**What the task requires**
Every line of the records below that has the word "kinderen" should be copied.

Entries taken from a collection
____________________

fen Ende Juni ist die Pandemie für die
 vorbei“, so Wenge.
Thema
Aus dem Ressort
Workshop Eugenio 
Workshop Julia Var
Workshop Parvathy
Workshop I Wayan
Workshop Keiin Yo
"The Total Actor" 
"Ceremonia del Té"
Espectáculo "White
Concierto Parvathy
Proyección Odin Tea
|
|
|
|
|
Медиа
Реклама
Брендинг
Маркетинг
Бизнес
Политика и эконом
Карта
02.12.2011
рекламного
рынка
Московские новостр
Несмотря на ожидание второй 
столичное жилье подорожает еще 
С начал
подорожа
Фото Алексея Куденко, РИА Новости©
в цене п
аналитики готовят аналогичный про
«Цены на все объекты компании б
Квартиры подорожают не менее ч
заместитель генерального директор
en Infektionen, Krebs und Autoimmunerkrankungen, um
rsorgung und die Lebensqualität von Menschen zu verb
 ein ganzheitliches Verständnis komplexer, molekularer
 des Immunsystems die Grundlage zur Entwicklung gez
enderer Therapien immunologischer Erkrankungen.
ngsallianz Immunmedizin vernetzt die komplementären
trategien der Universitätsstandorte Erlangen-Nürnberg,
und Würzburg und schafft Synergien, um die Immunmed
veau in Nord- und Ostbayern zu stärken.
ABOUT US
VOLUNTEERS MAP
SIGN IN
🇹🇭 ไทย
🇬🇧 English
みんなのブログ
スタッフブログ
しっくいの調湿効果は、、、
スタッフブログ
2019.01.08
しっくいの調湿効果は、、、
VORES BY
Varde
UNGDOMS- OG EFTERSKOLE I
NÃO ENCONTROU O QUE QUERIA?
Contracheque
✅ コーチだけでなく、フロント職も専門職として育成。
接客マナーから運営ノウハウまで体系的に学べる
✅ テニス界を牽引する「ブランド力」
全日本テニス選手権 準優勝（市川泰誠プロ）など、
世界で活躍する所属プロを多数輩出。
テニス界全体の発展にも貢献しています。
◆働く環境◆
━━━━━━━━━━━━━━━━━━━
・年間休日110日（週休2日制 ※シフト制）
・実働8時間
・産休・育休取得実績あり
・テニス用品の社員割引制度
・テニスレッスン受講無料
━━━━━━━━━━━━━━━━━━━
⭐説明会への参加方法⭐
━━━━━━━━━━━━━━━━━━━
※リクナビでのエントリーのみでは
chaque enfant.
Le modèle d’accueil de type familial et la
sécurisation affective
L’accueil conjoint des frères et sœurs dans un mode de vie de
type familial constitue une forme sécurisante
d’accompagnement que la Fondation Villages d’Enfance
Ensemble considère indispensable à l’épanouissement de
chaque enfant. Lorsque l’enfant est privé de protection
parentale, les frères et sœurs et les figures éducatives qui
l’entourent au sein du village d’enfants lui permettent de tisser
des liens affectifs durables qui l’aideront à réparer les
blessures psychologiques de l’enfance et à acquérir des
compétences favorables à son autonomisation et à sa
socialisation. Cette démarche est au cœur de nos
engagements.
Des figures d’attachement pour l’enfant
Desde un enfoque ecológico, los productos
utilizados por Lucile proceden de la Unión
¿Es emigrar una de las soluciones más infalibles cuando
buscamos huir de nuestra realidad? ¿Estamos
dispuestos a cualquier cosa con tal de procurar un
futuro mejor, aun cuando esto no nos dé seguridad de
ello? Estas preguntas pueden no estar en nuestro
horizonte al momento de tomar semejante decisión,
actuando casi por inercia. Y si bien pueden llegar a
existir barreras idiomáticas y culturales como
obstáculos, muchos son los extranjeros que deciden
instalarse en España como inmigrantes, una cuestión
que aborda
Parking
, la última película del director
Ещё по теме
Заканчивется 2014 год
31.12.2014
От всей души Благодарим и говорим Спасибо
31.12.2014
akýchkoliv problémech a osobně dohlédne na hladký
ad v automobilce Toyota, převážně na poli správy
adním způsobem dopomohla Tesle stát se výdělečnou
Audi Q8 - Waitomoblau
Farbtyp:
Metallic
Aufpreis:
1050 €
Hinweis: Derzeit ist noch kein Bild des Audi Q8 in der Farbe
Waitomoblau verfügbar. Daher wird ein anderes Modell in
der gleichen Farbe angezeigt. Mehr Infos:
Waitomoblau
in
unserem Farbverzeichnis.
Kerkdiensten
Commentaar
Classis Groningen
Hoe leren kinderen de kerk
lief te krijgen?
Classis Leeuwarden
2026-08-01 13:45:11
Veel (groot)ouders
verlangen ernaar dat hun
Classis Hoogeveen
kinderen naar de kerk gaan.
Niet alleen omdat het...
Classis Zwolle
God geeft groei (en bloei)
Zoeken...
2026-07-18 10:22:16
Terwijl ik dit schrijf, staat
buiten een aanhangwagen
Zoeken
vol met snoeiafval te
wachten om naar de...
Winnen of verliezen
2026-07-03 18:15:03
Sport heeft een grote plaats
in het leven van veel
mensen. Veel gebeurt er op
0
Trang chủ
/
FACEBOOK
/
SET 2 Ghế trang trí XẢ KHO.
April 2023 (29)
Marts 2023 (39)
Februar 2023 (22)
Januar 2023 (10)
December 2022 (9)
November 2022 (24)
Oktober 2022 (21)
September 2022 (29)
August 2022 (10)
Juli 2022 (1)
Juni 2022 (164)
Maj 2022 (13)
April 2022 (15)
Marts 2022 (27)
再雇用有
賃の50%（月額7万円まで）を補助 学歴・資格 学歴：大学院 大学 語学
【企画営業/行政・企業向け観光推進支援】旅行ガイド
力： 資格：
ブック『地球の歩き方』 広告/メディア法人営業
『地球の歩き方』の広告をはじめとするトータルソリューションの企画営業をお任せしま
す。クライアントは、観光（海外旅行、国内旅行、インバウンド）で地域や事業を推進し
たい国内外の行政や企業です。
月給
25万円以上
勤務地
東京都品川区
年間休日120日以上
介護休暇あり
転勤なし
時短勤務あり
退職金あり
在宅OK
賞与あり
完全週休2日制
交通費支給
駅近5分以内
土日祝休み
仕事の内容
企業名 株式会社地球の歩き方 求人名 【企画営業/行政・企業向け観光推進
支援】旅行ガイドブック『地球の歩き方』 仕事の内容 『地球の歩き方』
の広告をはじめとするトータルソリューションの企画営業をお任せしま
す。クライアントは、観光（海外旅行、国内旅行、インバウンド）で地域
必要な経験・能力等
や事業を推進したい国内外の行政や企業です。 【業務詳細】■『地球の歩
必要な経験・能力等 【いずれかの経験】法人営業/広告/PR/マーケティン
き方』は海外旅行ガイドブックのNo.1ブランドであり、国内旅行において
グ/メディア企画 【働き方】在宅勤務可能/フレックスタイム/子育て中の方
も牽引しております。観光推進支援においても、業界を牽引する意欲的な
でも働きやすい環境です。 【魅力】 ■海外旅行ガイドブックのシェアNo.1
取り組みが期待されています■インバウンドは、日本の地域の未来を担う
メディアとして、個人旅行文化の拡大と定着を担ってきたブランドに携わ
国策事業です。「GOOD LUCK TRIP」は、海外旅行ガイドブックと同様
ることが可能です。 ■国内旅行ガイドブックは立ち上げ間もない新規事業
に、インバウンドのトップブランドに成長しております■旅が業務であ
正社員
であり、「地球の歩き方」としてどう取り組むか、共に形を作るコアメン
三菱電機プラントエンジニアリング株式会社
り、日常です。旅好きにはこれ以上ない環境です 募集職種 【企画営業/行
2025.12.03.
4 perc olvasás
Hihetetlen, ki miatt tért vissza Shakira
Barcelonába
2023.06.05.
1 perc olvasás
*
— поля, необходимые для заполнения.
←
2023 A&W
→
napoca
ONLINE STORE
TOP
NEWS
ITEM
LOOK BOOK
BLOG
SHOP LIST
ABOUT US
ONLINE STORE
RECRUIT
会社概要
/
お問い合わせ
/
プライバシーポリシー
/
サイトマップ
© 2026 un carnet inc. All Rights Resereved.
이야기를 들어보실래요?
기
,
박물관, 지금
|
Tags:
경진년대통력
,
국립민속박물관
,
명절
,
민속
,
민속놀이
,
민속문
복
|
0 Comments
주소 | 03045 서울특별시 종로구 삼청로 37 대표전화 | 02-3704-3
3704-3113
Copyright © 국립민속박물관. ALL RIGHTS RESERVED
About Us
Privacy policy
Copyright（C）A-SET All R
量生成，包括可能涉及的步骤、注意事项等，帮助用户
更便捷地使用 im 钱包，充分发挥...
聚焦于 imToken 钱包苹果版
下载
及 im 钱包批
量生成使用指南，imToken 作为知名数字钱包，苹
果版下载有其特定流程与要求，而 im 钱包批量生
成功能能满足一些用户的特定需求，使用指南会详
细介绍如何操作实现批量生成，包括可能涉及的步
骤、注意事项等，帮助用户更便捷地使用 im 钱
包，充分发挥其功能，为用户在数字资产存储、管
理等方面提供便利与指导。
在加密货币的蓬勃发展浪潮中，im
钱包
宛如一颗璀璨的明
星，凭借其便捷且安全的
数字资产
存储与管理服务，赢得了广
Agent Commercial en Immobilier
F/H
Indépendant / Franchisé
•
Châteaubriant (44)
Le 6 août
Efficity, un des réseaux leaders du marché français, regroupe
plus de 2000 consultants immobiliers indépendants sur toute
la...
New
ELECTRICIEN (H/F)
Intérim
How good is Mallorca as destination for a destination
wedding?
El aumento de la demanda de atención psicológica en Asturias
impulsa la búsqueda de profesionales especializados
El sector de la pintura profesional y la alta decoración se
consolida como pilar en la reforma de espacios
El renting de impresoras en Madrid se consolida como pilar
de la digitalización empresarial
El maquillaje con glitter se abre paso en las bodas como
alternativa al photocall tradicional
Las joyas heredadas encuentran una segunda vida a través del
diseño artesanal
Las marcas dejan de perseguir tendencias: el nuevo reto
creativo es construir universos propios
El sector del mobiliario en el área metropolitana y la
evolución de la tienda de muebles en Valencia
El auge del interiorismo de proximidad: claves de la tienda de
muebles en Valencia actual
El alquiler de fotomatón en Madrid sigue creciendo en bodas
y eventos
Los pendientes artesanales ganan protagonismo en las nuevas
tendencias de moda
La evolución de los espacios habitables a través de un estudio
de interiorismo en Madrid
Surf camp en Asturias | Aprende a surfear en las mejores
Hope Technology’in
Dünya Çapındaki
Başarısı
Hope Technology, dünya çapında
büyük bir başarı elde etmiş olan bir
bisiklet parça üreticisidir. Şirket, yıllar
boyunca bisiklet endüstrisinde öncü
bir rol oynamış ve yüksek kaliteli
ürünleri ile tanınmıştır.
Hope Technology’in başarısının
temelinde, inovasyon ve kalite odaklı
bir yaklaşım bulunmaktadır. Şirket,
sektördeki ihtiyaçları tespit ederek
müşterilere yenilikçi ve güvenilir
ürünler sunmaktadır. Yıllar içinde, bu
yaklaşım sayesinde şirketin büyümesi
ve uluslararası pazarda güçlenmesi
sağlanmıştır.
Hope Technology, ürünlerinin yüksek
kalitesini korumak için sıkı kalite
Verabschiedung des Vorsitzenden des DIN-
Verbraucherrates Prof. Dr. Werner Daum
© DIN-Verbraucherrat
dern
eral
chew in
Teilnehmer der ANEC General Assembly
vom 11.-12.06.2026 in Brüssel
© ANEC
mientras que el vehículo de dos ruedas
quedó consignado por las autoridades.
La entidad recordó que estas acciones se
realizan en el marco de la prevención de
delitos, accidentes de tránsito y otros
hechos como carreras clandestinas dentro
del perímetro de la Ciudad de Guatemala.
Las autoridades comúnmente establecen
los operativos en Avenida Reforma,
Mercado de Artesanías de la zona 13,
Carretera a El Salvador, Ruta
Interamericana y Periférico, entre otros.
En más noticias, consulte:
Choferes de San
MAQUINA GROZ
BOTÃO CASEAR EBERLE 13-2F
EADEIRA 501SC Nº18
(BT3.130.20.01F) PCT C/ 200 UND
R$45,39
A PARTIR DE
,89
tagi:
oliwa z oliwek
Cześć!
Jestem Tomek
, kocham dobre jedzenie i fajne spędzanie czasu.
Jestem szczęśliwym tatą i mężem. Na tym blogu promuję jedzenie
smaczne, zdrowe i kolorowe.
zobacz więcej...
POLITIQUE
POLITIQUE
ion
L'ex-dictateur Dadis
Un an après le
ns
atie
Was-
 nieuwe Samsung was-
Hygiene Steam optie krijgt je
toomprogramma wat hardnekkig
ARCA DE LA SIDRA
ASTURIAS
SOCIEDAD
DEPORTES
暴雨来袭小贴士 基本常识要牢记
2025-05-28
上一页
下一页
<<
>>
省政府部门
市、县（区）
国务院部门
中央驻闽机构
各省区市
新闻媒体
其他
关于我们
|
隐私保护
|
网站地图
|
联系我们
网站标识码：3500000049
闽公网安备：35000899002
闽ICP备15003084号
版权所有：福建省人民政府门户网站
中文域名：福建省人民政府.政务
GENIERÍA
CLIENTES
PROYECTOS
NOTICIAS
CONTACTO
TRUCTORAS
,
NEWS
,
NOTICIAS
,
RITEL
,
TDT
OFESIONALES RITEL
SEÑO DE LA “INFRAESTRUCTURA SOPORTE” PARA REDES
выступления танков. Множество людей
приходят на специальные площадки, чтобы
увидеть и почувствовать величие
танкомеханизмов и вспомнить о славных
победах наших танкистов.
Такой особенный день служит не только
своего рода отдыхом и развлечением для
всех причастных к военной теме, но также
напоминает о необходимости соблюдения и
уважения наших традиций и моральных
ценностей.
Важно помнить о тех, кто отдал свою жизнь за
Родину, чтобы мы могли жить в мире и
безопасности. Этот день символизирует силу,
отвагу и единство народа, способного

____________________

**Finished task**
Hoe leren kinderen de kerk
kinderen naar de kerk gaan.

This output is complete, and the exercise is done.